世界文化社は20日、25年11月27日に出版した吉永小百合(80)の写真集「写真集『吉永小百合』」の重版が決定したと発表した。出版から3カ月で重版が決定したことを記念して、吉永直筆のサイン本を、有隣堂書店、大垣書店で店舗、数量を限定して同日から販売予約を開始した。
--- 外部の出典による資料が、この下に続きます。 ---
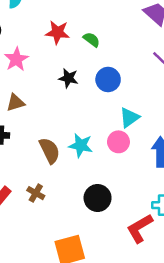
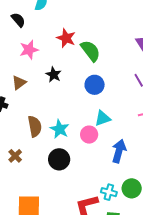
green semicircle: (92, 40) -> (90, 51), size x1.6
black star: (68, 78) -> (54, 75), moved
brown triangle: (15, 103) -> (19, 83), turned -35
black circle: (98, 198) -> (59, 159), moved

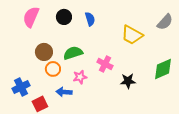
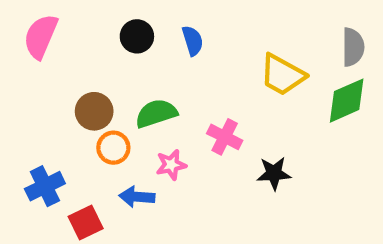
pink semicircle: (31, 17) -> (41, 36), moved
gray semicircle: (165, 22) -> (353, 47), turned -42
green diamond: (163, 69) -> (347, 101), moved

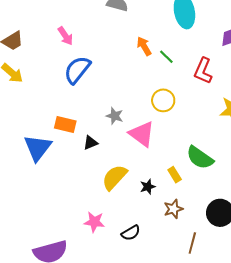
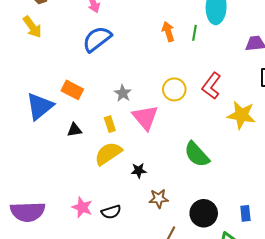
green line: (166, 57) -> (195, 33), moved, turned 42
red L-shape: (203, 71) -> (211, 86), moved
black triangle: (90, 143) -> (74, 130), moved
yellow rectangle: (175, 175) -> (110, 124), moved
pink star: (94, 222) -> (82, 207), moved

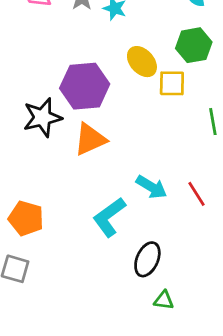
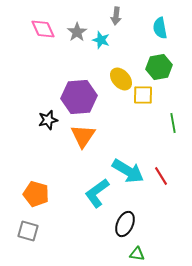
black star: (42, 117) -> (48, 120), size x0.7
orange triangle: (90, 139) -> (83, 136), turned -32
cyan arrow: (151, 187) -> (128, 171), size x1.4

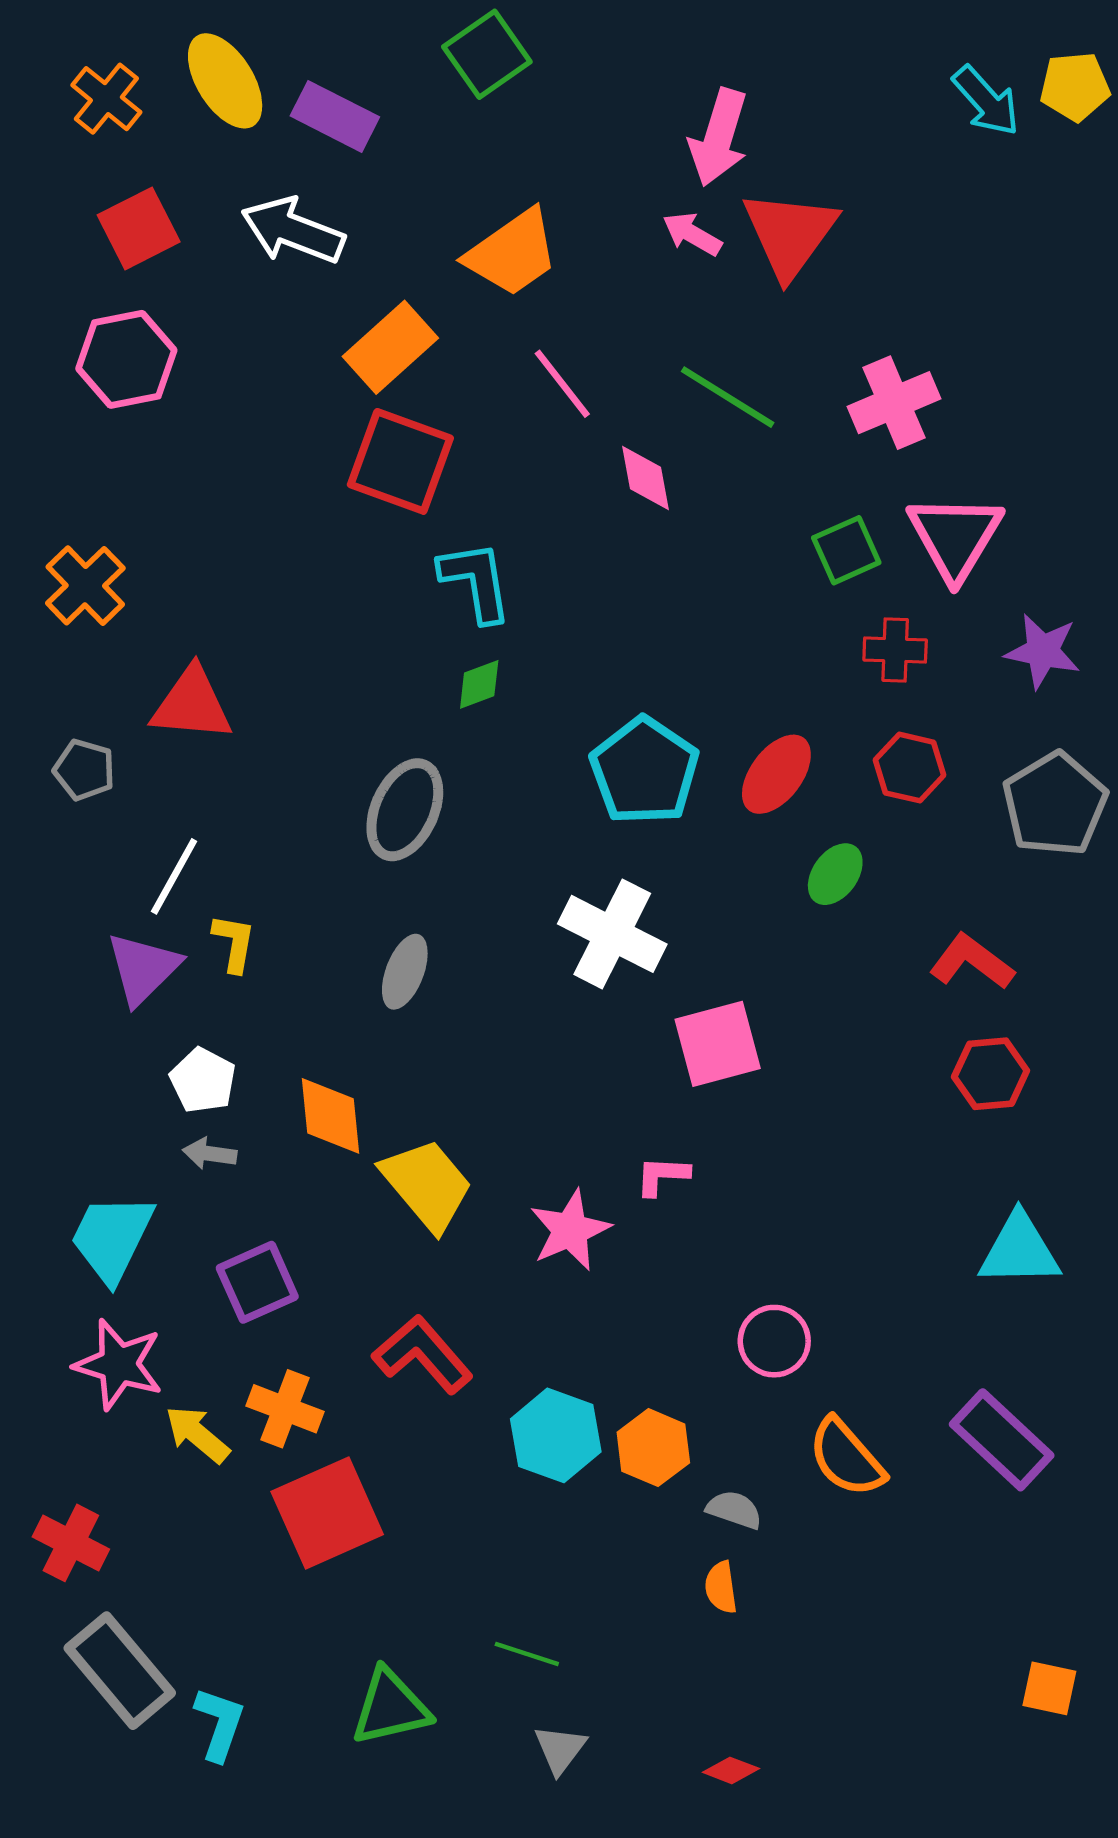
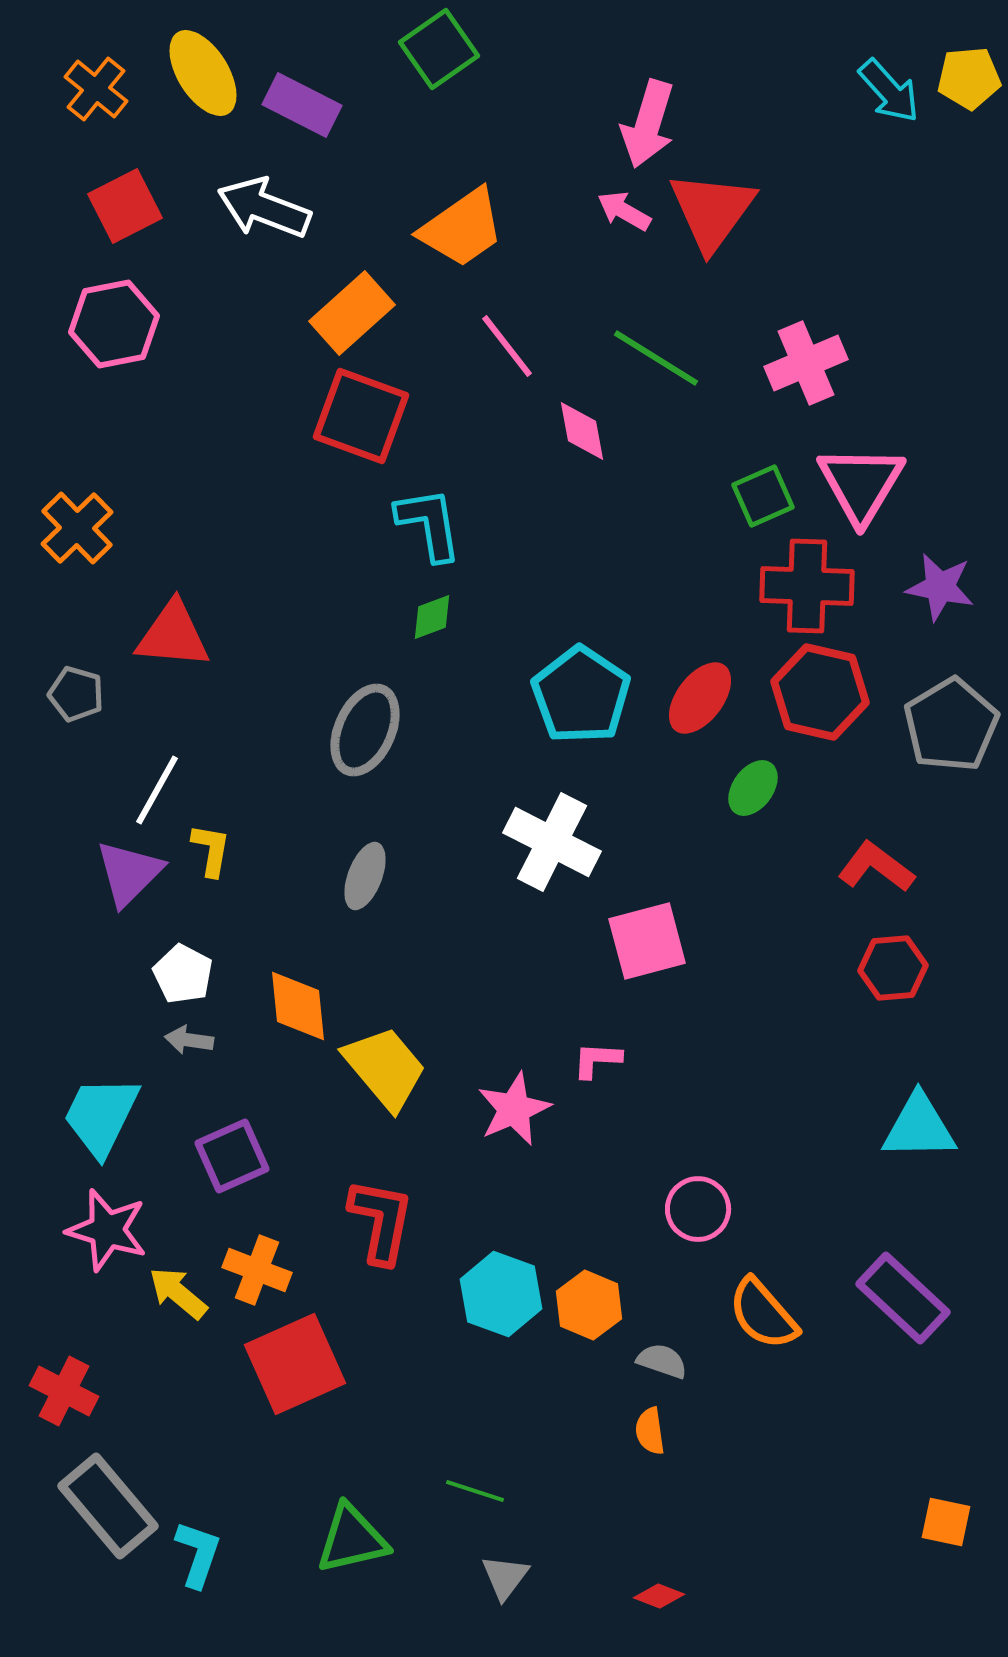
red cross: (895, 650) -> (807, 586), size x1.6
red hexagon: (910, 768) -> (820, 692), size x1.5
red L-shape: (423, 1354) -> (381, 1221), turned 52

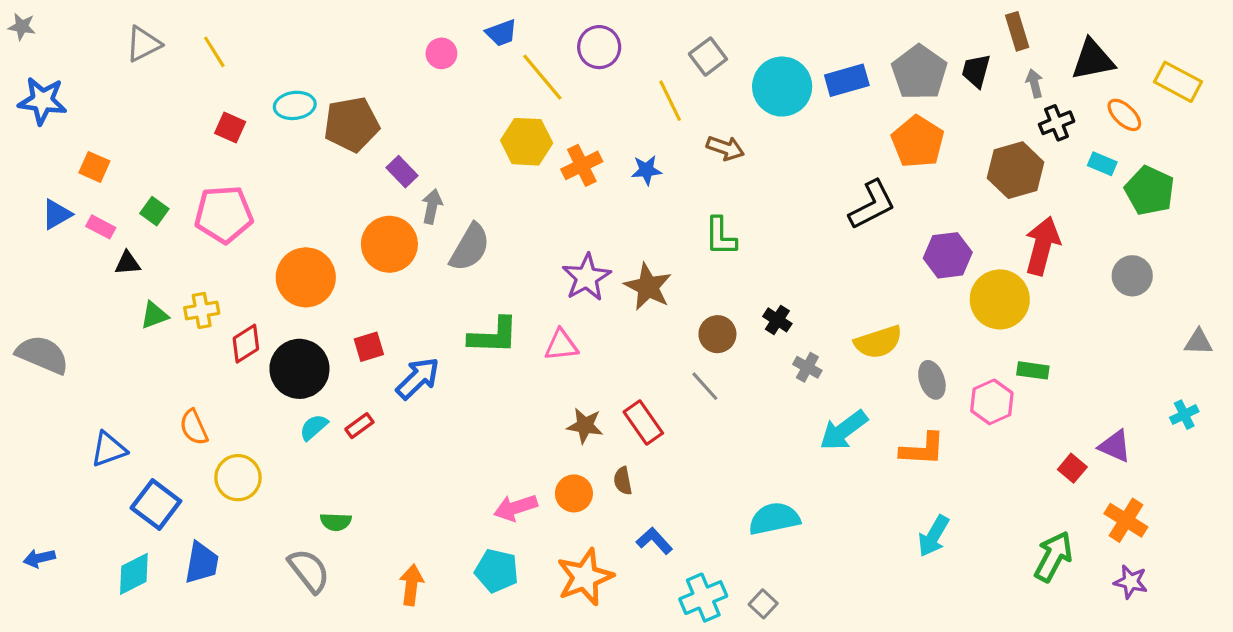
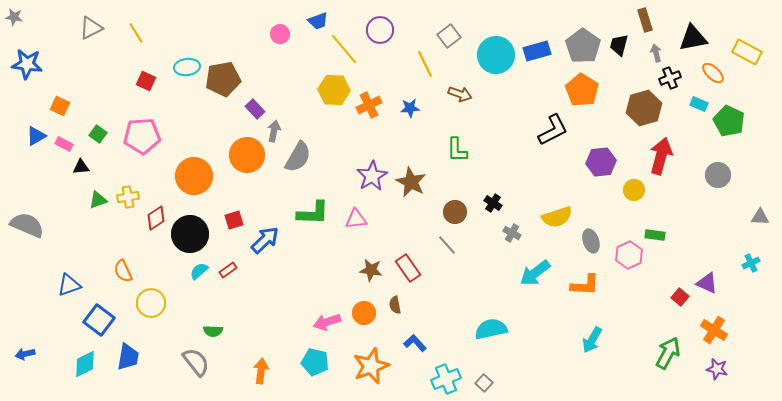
yellow circle: (1000, 299) -> (634, 190), size x0.6

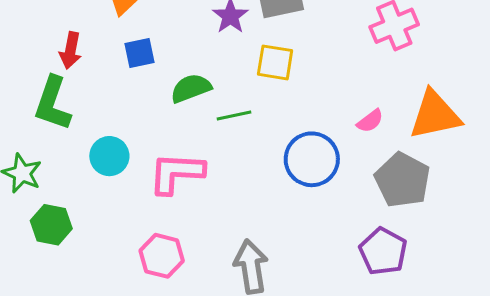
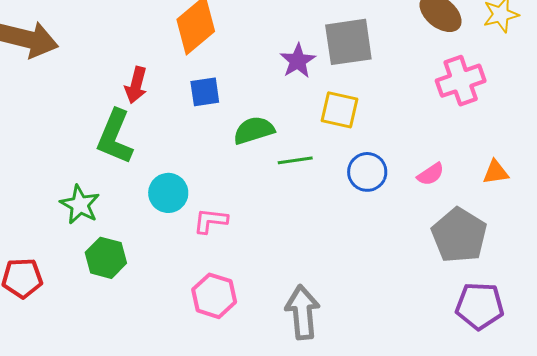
orange triangle: (435, 115) -> (496, 172), size x0.5
blue circle: (312, 159) -> (367, 172), moved, size x0.7
pink L-shape: (176, 173) -> (210, 221), moved, size x0.6
purple pentagon: (383, 251) -> (480, 306), moved, turned -30

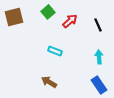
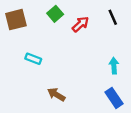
black line: (98, 25) -> (113, 17), moved
cyan rectangle: (55, 51) -> (33, 59), moved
「写真集『吉永小百合』」は、24年1月に亡くなった写真家の篠山紀信さんが、72年から95年にかけて撮影した貴重な写真を掲載。加えて、本格的な映画デビュー作の59年「朝を呼ぶ口笛」から、25年10月31日の封切り後、現在も上映が続く最新作「てっぺんの向こうにあなたがいる」まで、吉永が出演した映画全124作品の印象的なスチール写真で構成された。吉永が50歳だった95年に1度、出版されたが、世界文化社創立80周年記念企画として、篠山さんが撮影した写真を中心に作っていく趣旨に吉永が賛同し、自ら1年間をかけて写真を選定した。2万5000円(税込み)の価格も納得の、決定版的な写真集となった。
写真集の中には、88年の主演映画「鶴」をイメージした写真がある。雪原の中で数羽の鶴がたたずむ中、純白の着物を着た吉永が、真っすぐに立つ1枚だ。吉永は、25年12月14日に都内で開いた刊行記念サイン本お渡し会の席上で、その写真について言及。「映画は、新潟県の長岡で撮影したんですね。写真は映画の撮影が終わってから、篠山さんとご一緒に北海道・釧路の方の鶴居村に行って、川沿いで雪が降り続く中で撮影しました」と撮影の経緯を説明。「遠くの方に鶴がいて。そうっと鶴の方に近づいて行ったら、逃げないんですよ。仲間が来た、というふうに待っていてくれて、あの写真を撮ることができた。本当に貴重な思い出になりました」と笑みを浮かべていた。